FBE’s lawyers said to Insider that race wasn’t a factor in decisions such as tiers and video thumbnails, with a spokesperson adding that the Fine brothers “have always endeavored to feature a majority of underrepresented voices in FBE’s content.”

What happened with FBE last year?

In June 2020, a video resurfaced of a comedy sketch Benny Fine did with fellow YouTuber Shane Dawson, wherein Benny was wearing blackface.
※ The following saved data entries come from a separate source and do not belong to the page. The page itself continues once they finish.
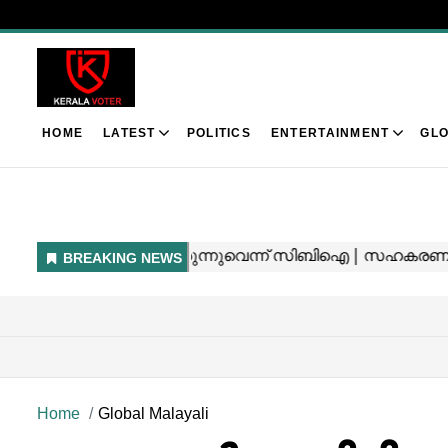
HOME
LATEST
POLITICS
ENTERTAINMENT
GLO
Home
Global Malayali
The footage went viral and led to the two founders receiving extreme backlash.

High profile members of their ‘React’ series, such as Kennedy Zimet, made the decision to leave the channel after the footage went viral, with Zimet saying in a statement shared to Twitter that they felt “blindsided and flat out used, especially since they have not owned up to their actions by apologizing publicly or to their black cast members.”

This led to Mark Plier, who claimed to be a former producer for FBE, to claim on Twitter that the Fine brothers “wanted to benefit from the “diversity” but not benefit diversity”, alleging that YouTube video thumbnails with more than one BAME person were frequently turned down by the pair.

He also claimed that they “would frequently ask for the person of color to be on the right of the thumbnail and not the left, our only conclusion as to why that would be is the left person is the first one you’d see and thus the first impression.”

In further Tweets, Plier alleged that “the culture was so entrenched and they were so unwilling to hear our demands for changes that employee turnover became larger than the company’s actual size in just the 3 years I was there.”

The brothers released a statement apologizing for their “terrible errors of judgment” and ultimately decided to take a step back from the FBE company following the backlash.